My Computer Eats An Acid Trip Remix


Don't expect to hear some sort of "Soft Parade" on this record. Sylvie Marks and Hal9000 graced their computer a consciousness raising excursion on their album Krazee (BPC 098) with the track "My Computer Eats an Acid Trip." Listen how it came to be that the computers of Tomas Anderssonand BPC newcomer Dexter had to go to sleep. Sylvie Marks and HAL900 were working on a track when they suddenly heard a ringing surprise in their machine. The processor is forced into trouble as the uploaded pieces of the music program run amok. It is thus given a good dose of psychotropic side effects just like the devil would have wanted it.
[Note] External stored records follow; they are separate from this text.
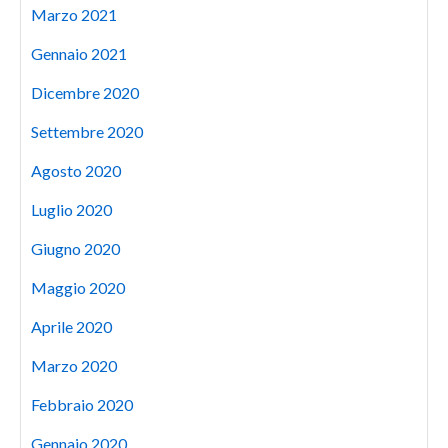
Marzo 2021
Gennaio 2021
Dicembre 2020
Settembre 2020
Agosto 2020
Luglio 2020
Giugno 2020
Maggio 2020
Aprile 2020
Marzo 2020
Febbraio 2020
Gennaio 2020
It growled, rattled, and chirped until the screen flickered with a rainbow of psychedelic colors. The computer swallowed calls for help of the sweat-drenched producers and relayed them in a sponge-like call or goat-like whine, ending it all with a laugh. The rhythm maker was the only thing that kept going, encouraging Sylvie Marks and HAL9000 to successfully complete rescue attempts. They decided to write off all drugs after this experience and ended this fiasco by pouring out a glass of water. As everyone knows, acid blocks filters that protect our brain against over-stimulating effects. The trip itself is about determined and relentless information cells pouring in. It's always interesting to examine this. That's why: staying true to abstinence, curiosity is what pushed Sylvie Marks and HAL9000 like never before. They decided to send their mixture with a smile to friends Dexter and Tomas Andersson. It was yet to be determined how their machines would react, virus warnings were supplemented somewhere on the instruction sheet. Dexter's computer experiences a moment of clarity. Look here, this is how it could be today; a crispy clear error message: "There is acid in my system!" and then it marches along with a relentless beat and bass drum. Listen to the angel sounds and strings. This box is floating in heaven! The machine tumbles and gets tipsy, the pressure valves rattle, and a whirlwind blows into synthetic synapses. "Trip!" is what the scratched-up chorus of virtual drag queens yells, falling back into convulsive jerking. Computers on acid: you almost want the experience yourself!